В финале "Илиады" Ахиллес, убивший Гектора в отместку за смерть своего друга Патрокла, даёт согласие на то, чтобы отец Гектора Приам пришёл забрать бездыханное тело сына. Это одна из самых сильных, самых проникновенных сцен, какую мне доводилось читать. Внезапно оказывается, что победитель и побеждённый, старик и мужчина во цвете лет, отец и сын - равны. Слова Приама вызывают в душе Ахиллеса скорбь по его собственному отцу; он мягко останавливает Приама, желающего поцеловать ему руки:

Так говоря, возбудил об отце в нём плачевные думы;
За руку старца он взяв, от себя отклонил его тихо.
Оба они вспоминая: Приам - знаменитого сына,
Горестно плакал, у ног Ахиллесовых в прахе простёртый;
Царь Ахиллес, то отца вспоминая, то друга Патрокла,
Плакал, и горестный стон их кругом раздавался по дому. 

В конце Ахиллес говорит Приаму, что оба они должны сложить с сердца печаль, чтобы обрести покой.

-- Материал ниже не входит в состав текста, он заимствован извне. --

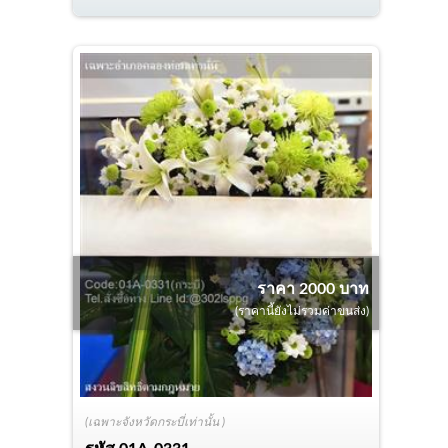
ราคา 2000 บาท
(ราคานี้ยังไม่รวมค่าขนส่ง)
(เฉพาะจังหวัดกระบี่เท่านั้น )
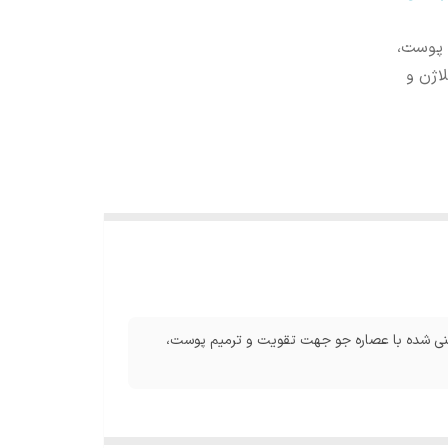
خشان شدن پوست،
اژن و
رخشان شدن پوست، غنی شده با عصاره جو جهت تقویت و ترمیم پوست،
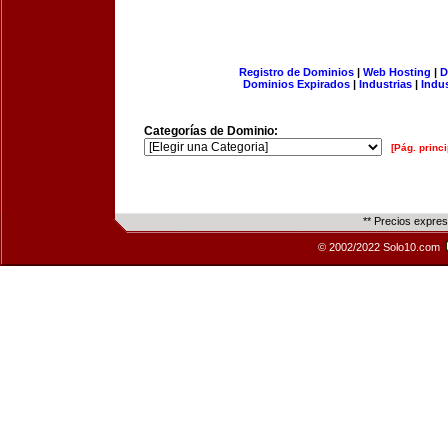
Registro de Dominios
|
Web Hosting
|
D
Dominios Expirados
|
Industrias
|
Indu
Categorías de Dominio:
[Pág. princi
** Precios expre
© 2002/2022 Solo10.com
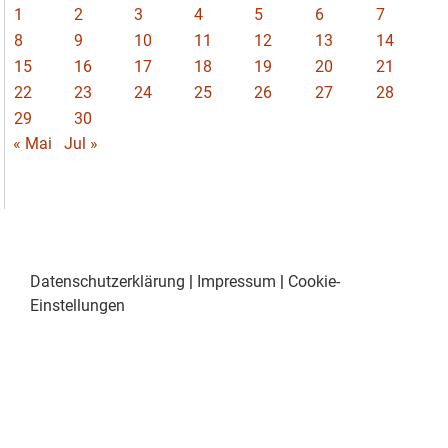
1
2
3
4
5
6
7
8
9
10
11
12
13
14
15
16
17
18
19
20
21
22
23
24
25
26
27
28
29
30
« Mai
Jul »
Datenschutzerklärung
|
Impressum
|
Cookie-
Einstellungen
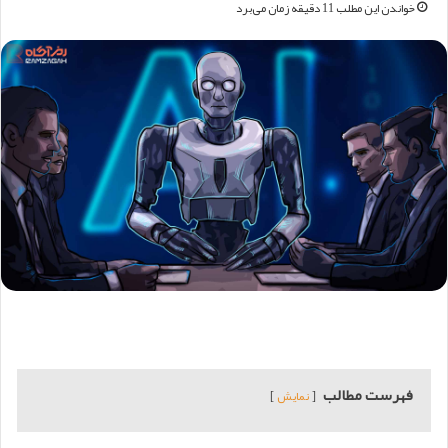
خواندن این مطلب 11 دقیقه زمان می‌برد
فهرست مطالب
نمایش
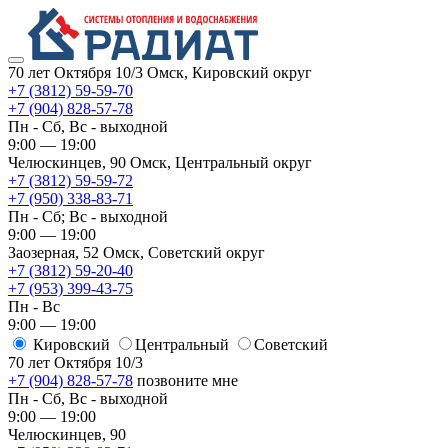
70 лет Октября 10/3
Омск, Кировский округ
+7 (3812) 59-59-70
+7 (904) 828-57-78
Пн - Сб, Вс - выходной
9:00 — 19:00
Челюскинцев, 90
Омск, ​Центральный округ
+7 (3812) 59-59-72
+7 (950) 338-83-71
Пн - Сб; Вс - выходной
9:00 — 19:00
Заозерная, 52
Омск, ​Советский округ
+7 (3812) 59-20-40
+7 (953) 399-43-75
Пн - Вс
9:00 — 19:00
Кировский
​Центральный
​Советский
70 лет Октября 10/3
+7 (904) 828-57-78
позвоните мне
Пн - Сб, Вс - выходной
9:00 — 19:00
Челюскинцев, 90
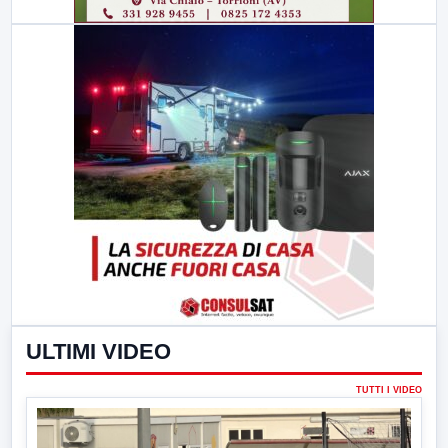
ULTIMI VIDEO
TUTTI I VIDEO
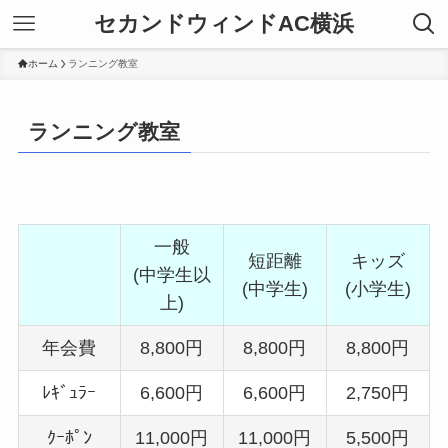
セカンドウィンドAC横浜
ホーム
ランニング教室
ランニング教室
一般
短距離
キッズ
(中学生以
(中学生)
(小学生)
上)
年会費
8,800円
8,800円
8,800円
ﾚｷﾞｭﾗｰ
6,600円
6,600円
2,750円
ｸｰﾎﾟﾝ
11,000円
11,000円
5,500円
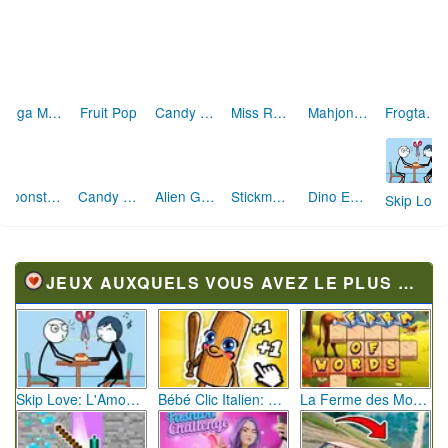
Vega Mix Sea Adventures
Fruit Pop
Candy Land Puzzle Match 3
Miss Robins Home Design
Mahjong Earth
Frogtastic Marble Adventure
Moonstone Alchemist
Candy Shuffle
Alien Gems
Stickman Jewel Match 3 Master
Dino Egg Shooter
Skip Love: L'Amour en Péril
JEUX AUXQUELS VOUS AVEZ LE PLUS JOUÉ
Skip Love: L'Amour en Péril
Bébé Clic Italien: La Folie des Petits Bambins
La Ferme des Mots - Cultivez votre Vocabulaire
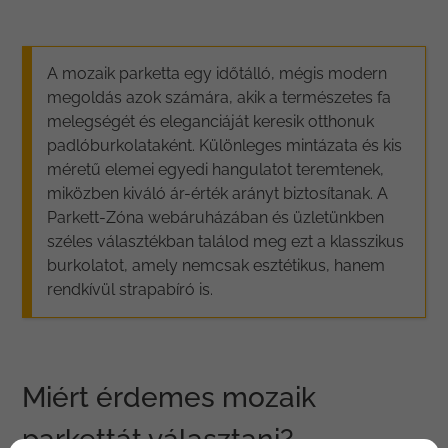
A mozaik parketta egy időtálló, mégis modern
megoldás azok számára, akik a természetes fa
melegségét és eleganciáját keresik otthonuk
padlóburkolataként. Különleges mintázata és kis
méretű elemei egyedi hangulatot teremtenek,
miközben kiváló ár-érték arányt biztosítanak. A
Parkett-Zóna webáruházában és üzletünkben
széles választékban találod meg ezt a klasszikus
burkolatot, amely nemcsak esztétikus, hanem
rendkívül strapabíró is.
Miért érdemes mozaik
parkettát választani?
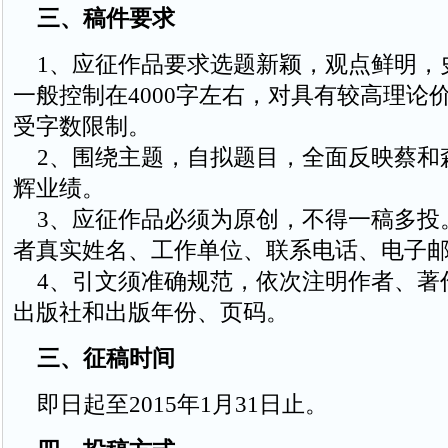
三、稿件要求
1、应征作品要求选题新颖，观点鲜明，
一般控制在4000字左右，对具有较高理论
受字数限制。
2、围绕主题，自拟题目，全面反映蔡和
辉业绩。
3、应征作品必须为原创，不得一稿多投
者真实姓名、工作单位、联系电话、电子
4、引文须准确规范，依次注明作者、著
出版社和出版年份、页码。
三、征稿时间
即日起至2015年1月31日止。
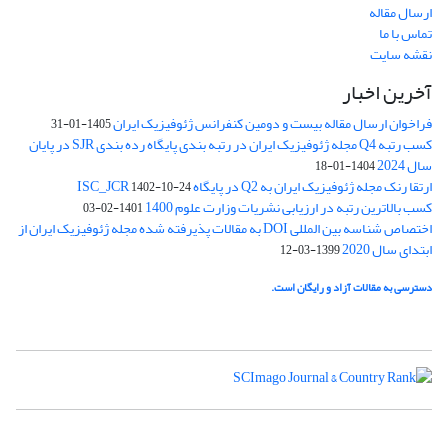
ارسال مقاله
تماس با ما
نقشه سایت
آخرین اخبار
فراخوان ارسال مقاله بیست و دومین کنفرانس ژئوفیزیک ایران
1405-01-31
کسب رتبه Q4 مجله ژئوفیزیک ایران در رتبه بندی پایگاه رده بندی SJR در پایان
سال 2024
1404-01-18
ارتقا رنک مجله ژئوفیزیک ایران به Q2 در پایگاه ISC_JCR
1402-10-24
کسب بالاترین رتبه در ارزیابی نشریات وزارت علوم 1400
1401-02-03
اختصاص شناسه بین المللی DOI به مقالات پذیرفته شده مجله ژئوفیزیک ایران از
ابتدای سال 2020
1399-03-12
دسترسی به مقالات آزاد و رایگان است.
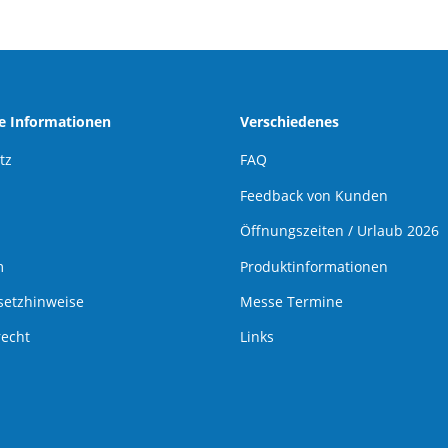
he Informationen
Verschiedenes
tz
FAQ
Feedback von Kunden
Öffnungszeiten / Urlaub 2026
m
Produktinformationen
setzhinweise
Messe Termine
recht
Links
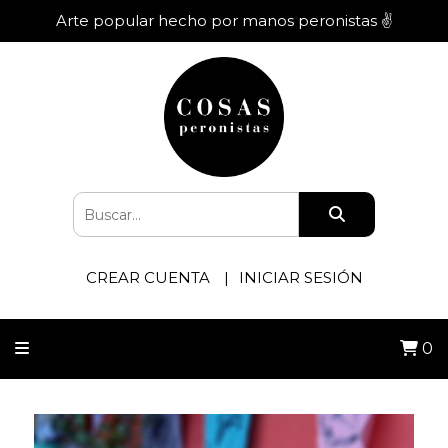
Arte popular hecho por manos peronistas ✌️
CREAR CUENTA
INICIAR SESIÓN
0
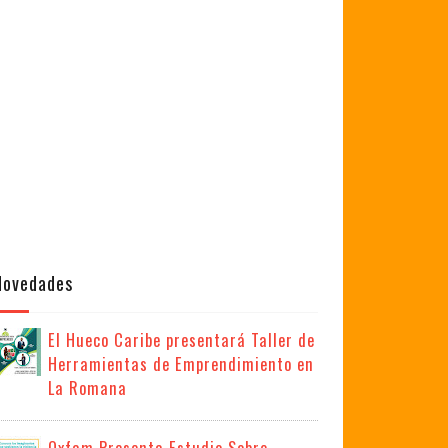
Novedades
El Hueco Caribe presentará Taller de
Herramientas de Emprendimiento en
La Romana
Oxfam Presenta Estudio Sobre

Сердца крушительный плач ни к чему человеку не служит:
Боги судили всесильные нам, человекам несчастным,
Жить на земле в огорчениях; боги одни беспечальны.
Две глубокие урны лежат перед прагом Зевеса,
Полны даров: счастливых одна и несчастных другая.
Смертный, которому их посылает, смесивши, Кронион,
В жизни своей переменно и горесть находит и радость:
Тот же, кому он несчастных пошлёт, - поношению предан;
Нужда, грызущая сердце, везде по земле его гонит;
Бродит несчастный, отринут бессмертными, смертными презрен.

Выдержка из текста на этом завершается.